On 01/22/2010 05:22 AM, Luca Zini wrote:

> with nice set to 19 a processor 3 reach the maximum speed, with nice
set to
> -20 its maximum value is 300-400 mhz under the maximum value.

I wonder if at lower nice levels the timing on something changes,
forcing multiple cores to be active just often enough to keep the i7
from doing the turbo boost thing, whereas with higher nice levels
everything is serialized allowing the boost to be enabled.

Chris

2010-01-22 20:15:07

by Luca Zini

[permalink] [raw]
Subject: Re: scheduler vs hardware? (was Re: another i7 (linux) bug?)

vanilla 33-rc5 runs ok:
with nice set to -20
real 0m8.649s
user 0m8.600s
sys 0m0.030s


with nice set to 19:
real 0m8.658s
user 0m8.600s
sys 0m0.040s

thank you!
Luca


On Friday 22 January 2010 08:19:18 am Mike Galbraith wrote:
> > if I run a cpu intensive process with the lowest priority (19
> > from man nice) I obtain much better performance that with the
> > highest priority available (-20 from man nice).
> >
> > For example the same file is processed by lame in 8.7 seconds
> > at the lowest priority, and in 12 seconds at the highest
> > priority. Before posting a bug I wold like to understand if
> > this is a problem related to the i7 mobile (my processor is a
> > i7 Q720).
> >
> > As far as I tested on the same laptop series (dell studio 15),
> > with the same kernel this problem does not exists.
>
> So you only see this on the i7. That's odd. Can you try 33-rc5?
>
> Posting a reliable reproducer would be nice. It'd also be nice to see
> what all is running when you see this, and where.
>
> -Mike
>

2010-01-23 09:43:29

by Ingo Molnar

[permalink] [raw]
Subject: Re: scheduler vs hardware? (was Re: another i7 (linux) bug?)

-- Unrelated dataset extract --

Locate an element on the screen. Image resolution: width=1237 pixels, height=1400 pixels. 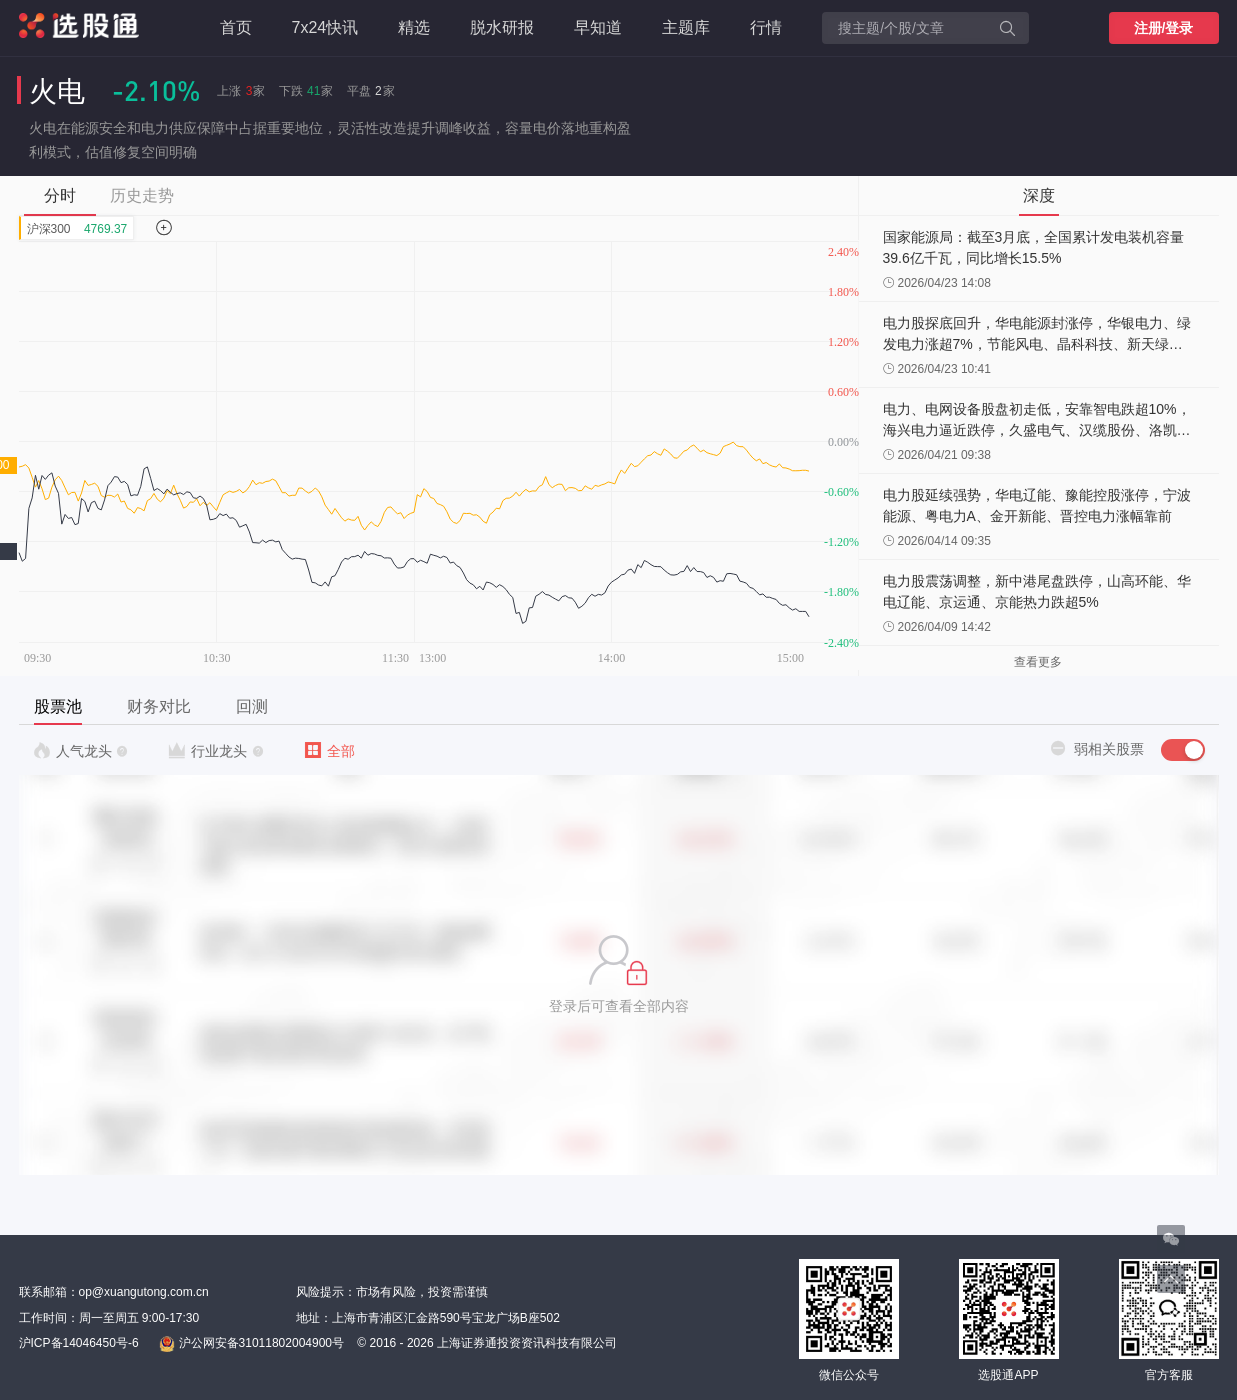 早知道 is located at coordinates (598, 27).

* Peter Zijlstra <[email protected]> wrote:

> On Fri, 2010-01-22 at 08:19 +0100, Mike Galbraith wrote:
> > > if I run a cpu intensive process with the lowest priority (19
> > > from man nice) I obtain much better performance that with the
> > > highest priority available (-20 from man nice).
> > >
> > > For example the same file is processed by lame in 8.7 seconds
> > > at the lowest priority, and in 12 seconds at the highest
> > > priority. Before posting a bug I wold like to understand if
> > > this is a problem related to the i7 mobile (my processor is a
> > > i7 Q720).
> > >
> > > As far as I tested on the same laptop series (dell studio 15),
> > > with the same kernel this problem does not exists.
> >
> > So you only see this on the i7. That's odd. Can you try 33-rc5?
> >
> > Posting a reliable reproducer would be nice. It'd also be nice to see
> > what all is running when you see this, and where.
>
> Using a sample from: http://lame.sourceforge.net/quality.php
>
> My laptop does:
>
>
> # time nice -n 19 lame -b 256 -V0 -h youcantdothat.wav - > /dev/null

A 'perf stat --repeat 3' run would tell us more about the underlying reasons i
think.

Ingo